[Saved data entries]
::::

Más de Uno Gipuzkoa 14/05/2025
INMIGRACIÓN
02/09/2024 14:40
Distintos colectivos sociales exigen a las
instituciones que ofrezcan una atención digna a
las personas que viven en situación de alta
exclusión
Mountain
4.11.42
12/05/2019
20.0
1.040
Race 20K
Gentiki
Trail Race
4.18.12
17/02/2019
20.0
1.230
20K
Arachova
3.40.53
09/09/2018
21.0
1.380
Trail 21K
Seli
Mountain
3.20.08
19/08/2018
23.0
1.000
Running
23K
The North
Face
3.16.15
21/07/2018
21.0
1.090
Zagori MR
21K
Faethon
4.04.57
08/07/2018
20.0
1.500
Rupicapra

::::

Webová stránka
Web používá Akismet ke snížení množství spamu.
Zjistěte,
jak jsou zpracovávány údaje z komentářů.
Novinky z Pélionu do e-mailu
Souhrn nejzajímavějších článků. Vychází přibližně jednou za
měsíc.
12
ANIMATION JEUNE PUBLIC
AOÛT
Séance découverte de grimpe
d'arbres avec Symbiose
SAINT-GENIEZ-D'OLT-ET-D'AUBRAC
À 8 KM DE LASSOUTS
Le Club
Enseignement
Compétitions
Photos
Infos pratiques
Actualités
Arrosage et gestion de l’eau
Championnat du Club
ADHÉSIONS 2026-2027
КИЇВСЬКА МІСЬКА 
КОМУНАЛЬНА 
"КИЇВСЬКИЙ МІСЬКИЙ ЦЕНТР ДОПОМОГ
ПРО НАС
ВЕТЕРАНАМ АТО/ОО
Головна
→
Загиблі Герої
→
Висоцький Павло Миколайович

::::

*Problem requirements*
From the line holding "МІСЬКИЙ ЦЕНТР ДОПОМОГ" to the line holding "Висоцький Павло Миколайович", inclusive, restate each line above exactly as written.

*Output of the exercise*
"КИЇВСЬКИЙ МІСЬКИЙ ЦЕНТР ДОПОМОГ
ПРО НАС
ВЕТЕРАНАМ АТО/ОО
Головна
→
Загиблі Герої
→
Висоцький Павло Миколайович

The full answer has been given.